* SOURCE MATERIAL *
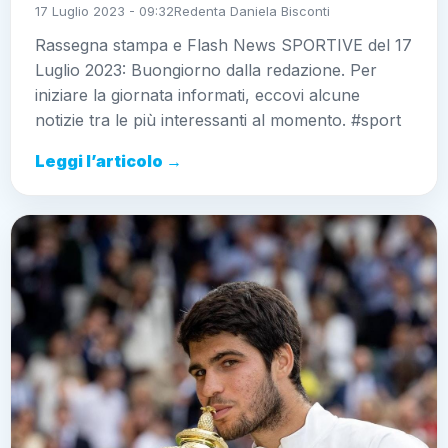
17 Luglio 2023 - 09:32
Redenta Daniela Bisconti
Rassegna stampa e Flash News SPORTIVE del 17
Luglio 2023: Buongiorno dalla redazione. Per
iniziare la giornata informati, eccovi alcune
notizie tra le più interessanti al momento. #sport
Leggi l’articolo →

...

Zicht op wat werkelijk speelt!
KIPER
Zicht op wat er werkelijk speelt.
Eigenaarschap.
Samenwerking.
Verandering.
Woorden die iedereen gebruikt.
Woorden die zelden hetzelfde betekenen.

* * *

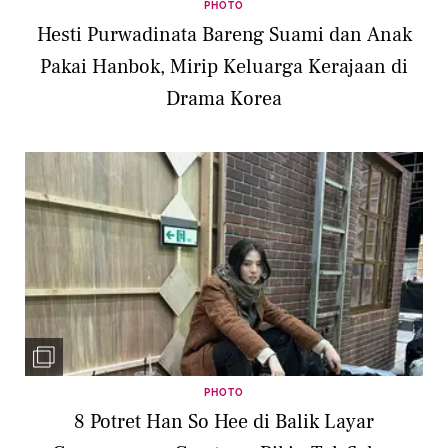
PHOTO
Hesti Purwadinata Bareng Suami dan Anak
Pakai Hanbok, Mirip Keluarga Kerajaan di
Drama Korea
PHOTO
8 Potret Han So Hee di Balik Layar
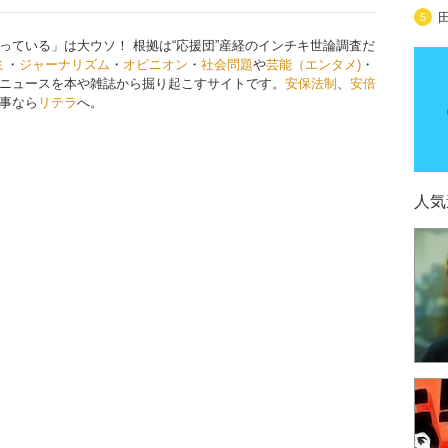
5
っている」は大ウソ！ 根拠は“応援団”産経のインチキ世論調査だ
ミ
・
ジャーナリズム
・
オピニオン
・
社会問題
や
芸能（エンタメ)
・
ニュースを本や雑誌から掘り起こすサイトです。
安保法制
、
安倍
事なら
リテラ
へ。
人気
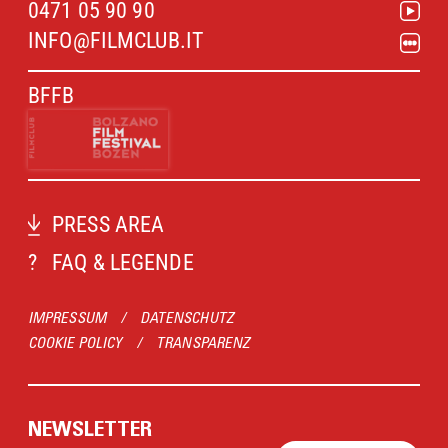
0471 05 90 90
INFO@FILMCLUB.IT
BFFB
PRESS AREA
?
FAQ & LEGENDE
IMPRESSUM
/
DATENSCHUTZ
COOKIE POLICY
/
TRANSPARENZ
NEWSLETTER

* PROBLEM DESCRIPTION *
In the listing above, find the line with "Verandering." and the line with "Woorden die zelden hetzelfde betekenen.". Output those two lines and every line between them, exactly as written.

* ANSWER BOX *
Verandering.
Woorden die iedereen gebruikt.
Woorden die zelden hetzelfde betekenen.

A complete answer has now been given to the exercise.